Union members and other federal employees rally outside the White House last week to end the partial shutdown.

Union members and other federal employees rally outside the White House last week to end the partial shutdown. Pablo Martinez Monsivais/AP

9,000 Furloughed Federal Employees in D.C. Area File Unemployment Claims

Those receiving benefits will have to return the money when government reopens.

Federal employees in the Washington, D.C., region are increasingly turning to unemployment benefits for a quick injection of cash, despite the likelihood that they will have to return the money once the government reopens.

About 9,000 feds in Washington, Maryland and Virginia have filed unemployment claims, a right afforded to all furloughed employees during the shutdown. The number of feds in the capital region requesting unemployment has increased nearly 10-fold since the shutdown’s second week. The dramatic uptick demonstrates the pains furloughed federal workers are feeling during the partial shutdown, which dragged into its 25th day on Tuesday and forced affected employees to miss paychecks for the first time last week.

More than 5,200 federal employees had filed applications for unemployment in Washington as of Friday, with an additional 1,200 contractors also submitting claims. Nearly 3,000 feds in Maryland had applied for unemployment benefits as of Friday. An additional 608 workers in Virginia have filed claims, a dramatic increase from the two-dozen who applied two weeks into the shutdown.

“Certainly in the last week we’ve seen an uptick in claims,” said Bill Walton, the unemployment insurance director at the Virginia Employment Commission. He added he expects that number to continue to grow, as there are more claims “in the pipeline.”

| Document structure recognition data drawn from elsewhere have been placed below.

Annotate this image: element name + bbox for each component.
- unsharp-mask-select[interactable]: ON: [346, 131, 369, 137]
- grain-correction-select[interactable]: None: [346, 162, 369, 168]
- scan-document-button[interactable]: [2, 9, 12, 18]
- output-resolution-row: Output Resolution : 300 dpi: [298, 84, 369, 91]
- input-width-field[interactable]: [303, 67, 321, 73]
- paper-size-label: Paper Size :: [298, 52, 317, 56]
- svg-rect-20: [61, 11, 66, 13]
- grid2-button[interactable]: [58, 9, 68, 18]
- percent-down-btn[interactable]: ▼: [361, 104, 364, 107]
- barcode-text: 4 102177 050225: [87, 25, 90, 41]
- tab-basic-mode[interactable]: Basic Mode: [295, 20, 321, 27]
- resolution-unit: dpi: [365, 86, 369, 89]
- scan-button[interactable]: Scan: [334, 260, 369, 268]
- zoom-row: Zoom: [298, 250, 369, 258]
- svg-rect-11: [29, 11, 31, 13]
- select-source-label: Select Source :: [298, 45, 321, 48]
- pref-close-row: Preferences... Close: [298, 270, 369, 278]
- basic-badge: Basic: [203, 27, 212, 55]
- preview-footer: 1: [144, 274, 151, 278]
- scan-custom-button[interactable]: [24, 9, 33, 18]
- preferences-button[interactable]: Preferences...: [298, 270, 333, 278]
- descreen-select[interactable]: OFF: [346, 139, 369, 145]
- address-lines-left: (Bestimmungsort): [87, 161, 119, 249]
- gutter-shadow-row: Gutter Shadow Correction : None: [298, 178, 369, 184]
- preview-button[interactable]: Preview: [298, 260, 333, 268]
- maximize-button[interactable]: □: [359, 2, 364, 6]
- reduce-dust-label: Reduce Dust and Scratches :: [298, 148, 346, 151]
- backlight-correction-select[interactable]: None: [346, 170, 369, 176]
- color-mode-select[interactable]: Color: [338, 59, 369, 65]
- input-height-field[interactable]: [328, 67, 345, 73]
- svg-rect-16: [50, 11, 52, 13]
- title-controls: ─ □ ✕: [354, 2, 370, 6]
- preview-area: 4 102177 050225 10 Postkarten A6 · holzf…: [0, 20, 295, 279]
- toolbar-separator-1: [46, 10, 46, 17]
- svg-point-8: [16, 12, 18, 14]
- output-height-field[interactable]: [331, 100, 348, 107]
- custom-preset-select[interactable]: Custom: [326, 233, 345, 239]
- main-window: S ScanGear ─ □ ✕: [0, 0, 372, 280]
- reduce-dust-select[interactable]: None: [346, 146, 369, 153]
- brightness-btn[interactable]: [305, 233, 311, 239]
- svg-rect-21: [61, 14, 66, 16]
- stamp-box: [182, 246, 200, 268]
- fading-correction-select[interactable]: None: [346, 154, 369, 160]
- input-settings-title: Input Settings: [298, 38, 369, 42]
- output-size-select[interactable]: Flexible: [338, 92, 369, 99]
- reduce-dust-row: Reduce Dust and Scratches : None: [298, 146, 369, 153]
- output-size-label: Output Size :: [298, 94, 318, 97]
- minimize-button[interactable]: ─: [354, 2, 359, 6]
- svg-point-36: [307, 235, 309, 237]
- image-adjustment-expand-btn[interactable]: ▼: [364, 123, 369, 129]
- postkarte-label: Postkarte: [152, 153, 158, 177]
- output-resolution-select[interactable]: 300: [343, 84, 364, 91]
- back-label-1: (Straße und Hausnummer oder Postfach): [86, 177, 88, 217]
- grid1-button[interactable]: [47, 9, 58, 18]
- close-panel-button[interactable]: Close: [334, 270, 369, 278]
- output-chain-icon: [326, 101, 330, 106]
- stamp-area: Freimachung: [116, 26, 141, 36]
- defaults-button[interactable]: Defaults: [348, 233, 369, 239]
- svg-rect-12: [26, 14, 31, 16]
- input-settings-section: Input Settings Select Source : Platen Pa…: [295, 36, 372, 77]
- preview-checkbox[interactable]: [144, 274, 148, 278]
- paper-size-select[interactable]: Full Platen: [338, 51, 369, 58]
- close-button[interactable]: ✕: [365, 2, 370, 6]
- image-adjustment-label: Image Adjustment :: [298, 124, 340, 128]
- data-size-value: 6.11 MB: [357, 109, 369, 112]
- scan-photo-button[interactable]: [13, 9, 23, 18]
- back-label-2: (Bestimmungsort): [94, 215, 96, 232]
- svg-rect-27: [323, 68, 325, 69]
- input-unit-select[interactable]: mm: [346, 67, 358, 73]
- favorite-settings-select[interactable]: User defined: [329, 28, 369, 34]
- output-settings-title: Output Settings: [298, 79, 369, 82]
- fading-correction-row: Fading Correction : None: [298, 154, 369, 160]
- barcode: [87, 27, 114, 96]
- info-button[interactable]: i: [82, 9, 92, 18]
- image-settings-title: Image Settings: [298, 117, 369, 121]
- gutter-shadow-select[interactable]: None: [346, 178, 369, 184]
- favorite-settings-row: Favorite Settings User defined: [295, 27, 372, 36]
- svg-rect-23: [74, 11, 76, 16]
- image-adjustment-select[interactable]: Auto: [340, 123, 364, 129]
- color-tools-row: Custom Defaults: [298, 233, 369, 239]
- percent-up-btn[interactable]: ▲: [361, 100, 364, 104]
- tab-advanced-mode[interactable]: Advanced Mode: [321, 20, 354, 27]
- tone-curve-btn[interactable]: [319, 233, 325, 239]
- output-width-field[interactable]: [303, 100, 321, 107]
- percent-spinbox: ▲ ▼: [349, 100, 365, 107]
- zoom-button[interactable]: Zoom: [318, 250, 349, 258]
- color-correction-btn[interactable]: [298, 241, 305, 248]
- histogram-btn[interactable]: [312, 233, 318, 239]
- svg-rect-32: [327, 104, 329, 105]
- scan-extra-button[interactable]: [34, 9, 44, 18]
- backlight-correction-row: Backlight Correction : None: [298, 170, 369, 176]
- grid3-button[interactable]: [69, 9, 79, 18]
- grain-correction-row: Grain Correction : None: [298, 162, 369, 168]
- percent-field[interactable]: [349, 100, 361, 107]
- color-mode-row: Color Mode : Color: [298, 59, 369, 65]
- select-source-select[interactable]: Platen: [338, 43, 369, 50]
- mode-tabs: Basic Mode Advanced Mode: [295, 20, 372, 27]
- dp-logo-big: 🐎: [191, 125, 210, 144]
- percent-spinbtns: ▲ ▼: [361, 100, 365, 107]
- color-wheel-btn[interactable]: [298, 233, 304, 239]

During the 16-day shutdown in 2013, more than 40,000 federal employees in Washington, D.C., Maryland and Virginia alone filed for unemployment benefits. In the first three days of the shutdown, that total had already topped 10,000.

The reduction in applications is likely due to a confluence of factors. In 2013, more than 850,000 federal employees were furloughed after every agency was forced to close its doors. In the current partial shutdown, the number is closer to 350,000. Still, fewer employees are making claims than would be expected if they were applying at the same rate as they did five years ago. Every federal employee still receives information on applying for unemployment when they receive their furlough notice.

After the government reopened in 2013, most states demanded that feds repay their benefits because they received back pay. Some states did not institute the requirement, but the Labor Department eventually issued a nationwide mandate that the benefits must be repaid.

State agencies this time around are warning employees when they file initial claims that anyone who receives back pay will have to repay what they take in. Both chambers of Congress have already passed legislation to ensure furloughed feds receive back pay and Trump has vowed to sign the measure. Still, thousands of federal employees have determined that, facing the reality of missed pay, the temporary cash infusion is worth the hassle.

In Maryland, the maximum weekly benefit is $430. In Washington the weekly cap is $425 and in Virginia it is $378 per week.

Excepted and exempted feds working through the shutdown without pay until agencies reopen are not eligible to apply for unemployment.